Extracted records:
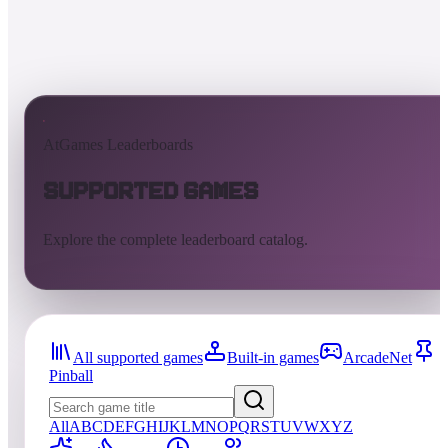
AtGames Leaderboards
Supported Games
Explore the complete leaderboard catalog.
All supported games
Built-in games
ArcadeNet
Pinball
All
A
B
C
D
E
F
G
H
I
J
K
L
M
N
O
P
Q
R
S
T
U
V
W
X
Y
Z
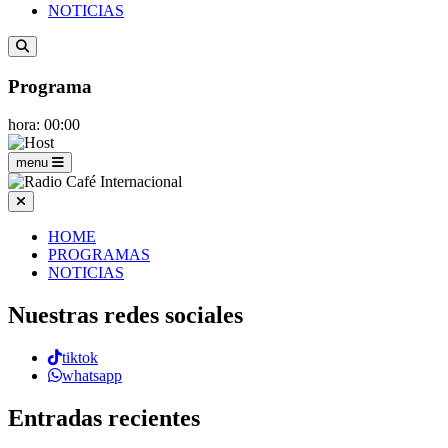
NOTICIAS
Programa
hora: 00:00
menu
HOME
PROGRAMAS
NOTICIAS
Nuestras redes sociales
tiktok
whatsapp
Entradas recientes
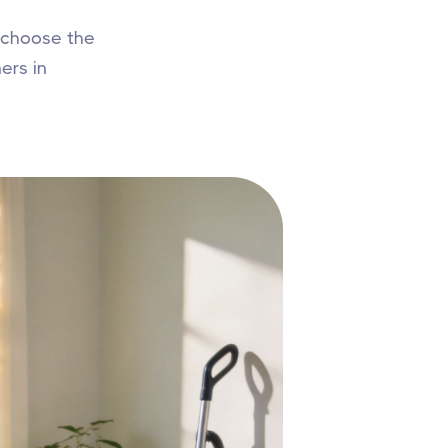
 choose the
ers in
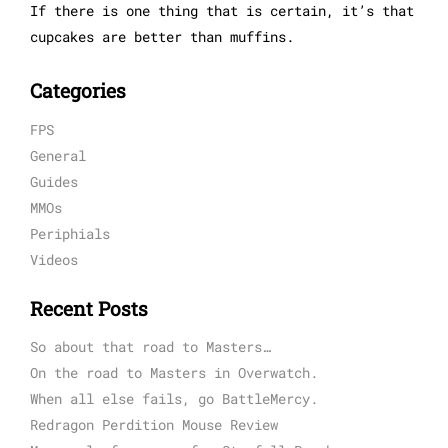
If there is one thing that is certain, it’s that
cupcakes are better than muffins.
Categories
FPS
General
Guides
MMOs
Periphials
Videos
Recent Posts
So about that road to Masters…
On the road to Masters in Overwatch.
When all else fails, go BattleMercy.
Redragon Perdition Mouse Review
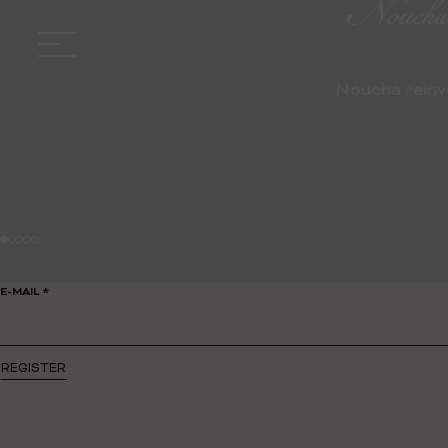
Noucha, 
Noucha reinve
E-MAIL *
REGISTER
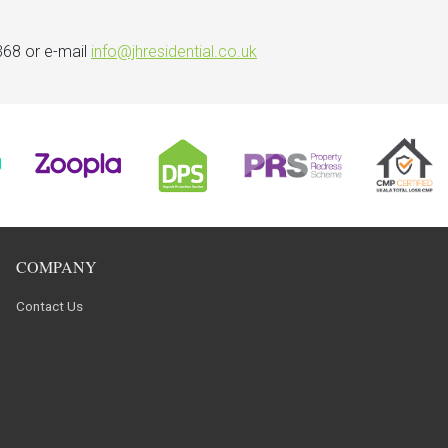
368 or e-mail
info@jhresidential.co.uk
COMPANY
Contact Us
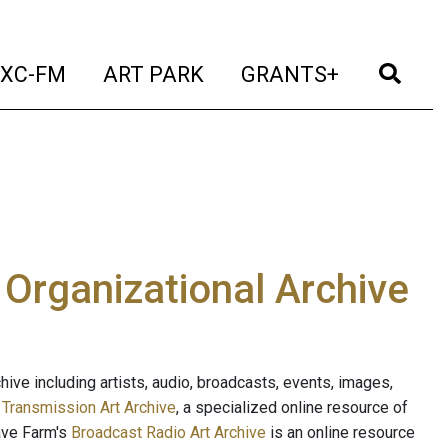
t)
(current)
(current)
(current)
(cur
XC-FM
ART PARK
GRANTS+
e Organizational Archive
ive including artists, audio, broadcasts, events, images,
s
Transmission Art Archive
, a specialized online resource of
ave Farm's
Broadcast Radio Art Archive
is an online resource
* * *
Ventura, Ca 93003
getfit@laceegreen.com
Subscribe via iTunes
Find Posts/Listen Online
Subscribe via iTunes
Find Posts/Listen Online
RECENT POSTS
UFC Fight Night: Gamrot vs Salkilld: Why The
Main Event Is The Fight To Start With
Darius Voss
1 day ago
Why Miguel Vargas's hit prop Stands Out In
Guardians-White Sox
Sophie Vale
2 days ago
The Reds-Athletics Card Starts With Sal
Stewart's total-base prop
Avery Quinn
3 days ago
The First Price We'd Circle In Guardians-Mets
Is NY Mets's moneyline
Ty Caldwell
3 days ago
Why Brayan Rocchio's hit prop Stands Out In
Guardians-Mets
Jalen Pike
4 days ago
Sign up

Task instructions:
Using the records above, repeat exactly the run of lines that starts with the line with "Nuestras redes sociales" and goes on through the line with "is an online resource"; omit each picture.

Task solution:
Nuestras redes sociales
tiktok
whatsapp
Entradas recientes
 choose the
ers in
If there is one thing that is certain, it’s that
cupcakes are better than muffins.
Categories
FPS
General
Guides
MMOs
Periphials
Videos
Recent Posts
So about that road to Masters…
On the road to Masters in Overwatch.
When all else fails, go BattleMercy.
Redragon Perdition Mouse Review
Noucha, 
Noucha reinve
E-MAIL *
REGISTER
368 or e-mail
info@jhresidential.co.uk
COMPANY
Contact Us
t)
(current)
(current)
(current)
(cur
XC-FM
ART PARK
GRANTS+
e Organizational Archive
ive including artists, audio, broadcasts, events, images,
s
Transmission Art Archive
, a specialized online resource of
ave Farm's
Broadcast Radio Art Archive
is an online resource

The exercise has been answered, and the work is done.